So mankind’s redemption lies beyond this life: the
vision of God. The aim of incarnate life is thus “not
merely to live in virtue, but rather through virtuous life to
attain to the enjoyment of God”. Since natural human
virtue is insufficient to attain this, it is not the task of
secular rulers but rather that of Christ through his
church, to whose pope “all kings in Christendom should
be subject”.
In addition to the Aristotelian content of Aquinas’
thought, there is the legalistic element: The OU is
obedient to laws. Aquinas defined “law” as “an ordinance
of reason for the common good, made by him who has
the care of the community, and promulgated”.
But as nature is hierarchically organized into forms
and organisms of greater and lesser complexity, so are
the universal laws.
At the top is Eternal Law, which more or less
equates with the mind of God.

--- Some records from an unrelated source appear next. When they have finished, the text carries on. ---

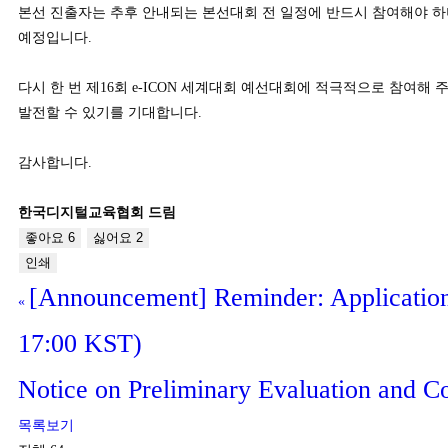
본선 진출자는 추후 안내되는 본선대회 전 일정에 반드시 참여해야 하며
예정입니다.
다시 한 번 제16회 e-ICON 세계대회 예선대회에 적극적으로 참여
발전할 수 있기를 기대합니다.
감사합니다.
한국디지털교육협회 드림
좋아요
6
싫어요
2
인쇄
[Announcement] Reminder: Application
«
17:00 KST)
Notice on Preliminary Evaluation and C
목록보기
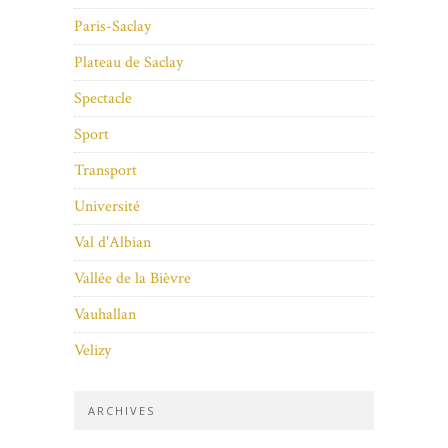
Paris-Saclay
Plateau de Saclay
Spectacle
Sport
Transport
Université
Val d'Albian
Vallée de la Bièvre
Vauhallan
Velizy
ARCHIVES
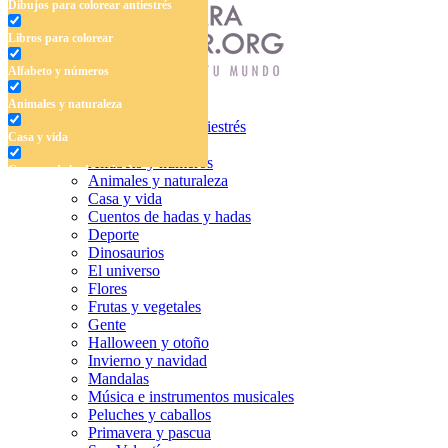
Dibujos para colorear antiestrés
Libros para colorear
Alfabeto y números
Animales y naturaleza
Dibujos para colorear antiestrés
Casa y vida
Libros para colorear
Alfabeto y números
Cuentos de hadas y hadas
Animales y naturaleza
Casa y vida
Deporte
Cuentos de hadas y hadas
Deporte
Dinosaurios
Dinosaurios
El universo
El universo
Flores
Flores
Frutas y vegetales
Gente
Frutas y vegetales
Halloween y otoño
Invierno y navidad
Gente
Mandalas
Música e instrumentos musicales
Halloween y otoño
Peluches y caballos
Primavera y pascua
Invierno y navidad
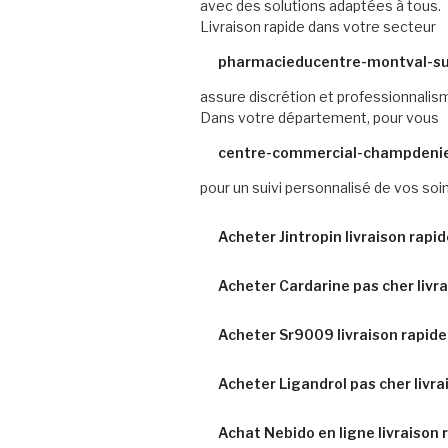
avec des solutions adaptées à tous.
Livraison rapide dans votre secteur
pharmacieducentre-montval-sur
assure discrétion et professionnalis
Dans votre département, pour vous
centre-commercial-champdeni
pour un suivi personnalisé de vos soin
Acheter Jintropin livraison rap
Acheter Cardarine pas cher livra
Acheter Sr9009 livraison rapide 
Acheter Ligandrol pas cher livra
Achat Nebido en ligne livraison 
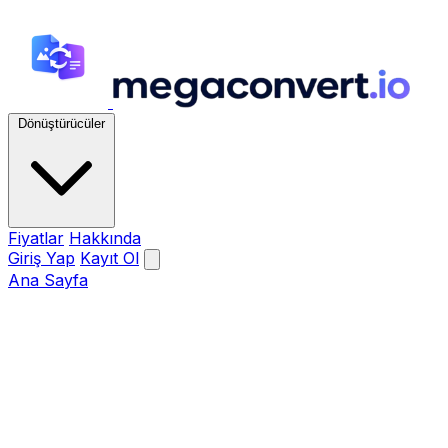
Dönüştürücüler
Fiyatlar
Hakkında
Giriş Yap
Kayıt Ol
Ana Sayfa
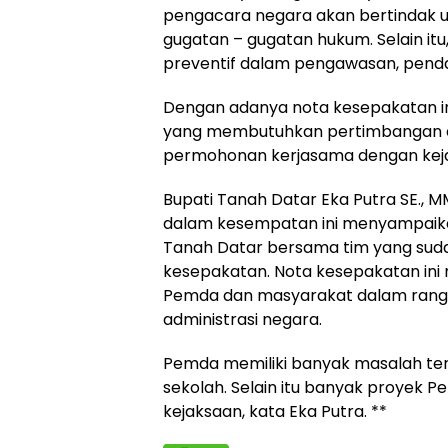
pengacara negara akan bertindak u
gugatan – gugatan hukum. Selain itu
preventif dalam pengawasan, penda
Dengan adanya nota kesepakatan i
yang membutuhkan pertimbangan 
permohonan kerjasama dengan keja
Bupati Tanah Datar Eka Putra SE., M
dalam kesempatan ini menyampaika
Tanah Datar bersama tim yang sud
kesepakatan. Nota kesepakatan ini
Pemda dan masyarakat dalam rang
administrasi negara.
Pemda memiliki banyak masalah terk
sekolah. Selain itu banyak proye
kejaksaan, kata Eka Putra. **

Accordingly it is
intelligible only to God.
Next is Natural Law, which is Eternal Law to the
extent that human reason can detect consistencies in it.
Here would be found “scientific laws”.
While Natural Law is comprehended through reason,
Divine Law is identified by religious revelation -
through Christ and the Christian church. Divine Law and
Natural Law “rank” more or less side-by-side.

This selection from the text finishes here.